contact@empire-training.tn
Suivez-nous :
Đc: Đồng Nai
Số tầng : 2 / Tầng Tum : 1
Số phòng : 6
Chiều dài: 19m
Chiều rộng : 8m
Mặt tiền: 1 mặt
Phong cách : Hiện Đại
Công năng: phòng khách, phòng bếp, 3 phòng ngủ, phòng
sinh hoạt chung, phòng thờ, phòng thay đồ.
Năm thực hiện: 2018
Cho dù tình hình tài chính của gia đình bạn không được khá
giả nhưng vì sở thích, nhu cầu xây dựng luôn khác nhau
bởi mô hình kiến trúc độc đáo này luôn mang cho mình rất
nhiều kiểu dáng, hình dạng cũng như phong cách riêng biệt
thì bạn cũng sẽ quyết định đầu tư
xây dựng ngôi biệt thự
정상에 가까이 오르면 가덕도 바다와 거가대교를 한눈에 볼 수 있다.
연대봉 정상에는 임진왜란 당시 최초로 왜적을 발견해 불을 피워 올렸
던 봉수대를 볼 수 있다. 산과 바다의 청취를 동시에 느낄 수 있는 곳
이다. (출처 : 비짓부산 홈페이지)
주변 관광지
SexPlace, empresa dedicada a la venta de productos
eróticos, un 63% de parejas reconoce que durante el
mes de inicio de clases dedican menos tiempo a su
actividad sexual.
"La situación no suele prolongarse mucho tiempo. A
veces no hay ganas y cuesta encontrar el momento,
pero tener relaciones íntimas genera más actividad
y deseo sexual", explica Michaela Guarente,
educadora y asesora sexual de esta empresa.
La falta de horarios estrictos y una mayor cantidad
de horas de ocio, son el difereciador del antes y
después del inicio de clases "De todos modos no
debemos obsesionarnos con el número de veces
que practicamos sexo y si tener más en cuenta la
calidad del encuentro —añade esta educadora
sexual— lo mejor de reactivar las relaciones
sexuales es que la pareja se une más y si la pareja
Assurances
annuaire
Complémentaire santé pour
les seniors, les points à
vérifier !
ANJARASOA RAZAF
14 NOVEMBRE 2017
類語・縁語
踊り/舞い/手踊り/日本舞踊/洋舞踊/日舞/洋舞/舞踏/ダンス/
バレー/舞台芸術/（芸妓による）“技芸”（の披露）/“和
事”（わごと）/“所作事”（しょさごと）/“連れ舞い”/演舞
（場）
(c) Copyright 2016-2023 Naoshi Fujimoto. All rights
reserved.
_____
# [Work order]
Write out only the lines that run from the line containing "Chiều rộng : 8m" through the line containing "después del inicio", both included, exactly as they appear above.

# [Solution for this exercise]
Chiều rộng : 8m
Mặt tiền: 1 mặt
Phong cách : Hiện Đại
Công năng: phòng khách, phòng bếp, 3 phòng ngủ, phòng
sinh hoạt chung, phòng thờ, phòng thay đồ.
Năm thực hiện: 2018
Cho dù tình hình tài chính của gia đình bạn không được khá
giả nhưng vì sở thích, nhu cầu xây dựng luôn khác nhau
bởi mô hình kiến trúc độc đáo này luôn mang cho mình rất
nhiều kiểu dáng, hình dạng cũng như phong cách riêng biệt
thì bạn cũng sẽ quyết định đầu tư
xây dựng ngôi biệt thự
정상에 가까이 오르면 가덕도 바다와 거가대교를 한눈에 볼 수 있다.
연대봉 정상에는 임진왜란 당시 최초로 왜적을 발견해 불을 피워 올렸
던 봉수대를 볼 수 있다. 산과 바다의 청취를 동시에 느낄 수 있는 곳
이다. (출처 : 비짓부산 홈페이지)
주변 관광지
SexPlace, empresa dedicada a la venta de productos
eróticos, un 63% de parejas reconoce que durante el
mes de inicio de clases dedican menos tiempo a su
actividad sexual.
"La situación no suele prolongarse mucho tiempo. A
veces no hay ganas y cuesta encontrar el momento,
pero tener relaciones íntimas genera más actividad
y deseo sexual", explica Michaela Guarente,
educadora y asesora sexual de esta empresa.
La falta de horarios estrictos y una mayor cantidad
de horas de ocio, son el difereciador del antes y
después del inicio de clases "De todos modos no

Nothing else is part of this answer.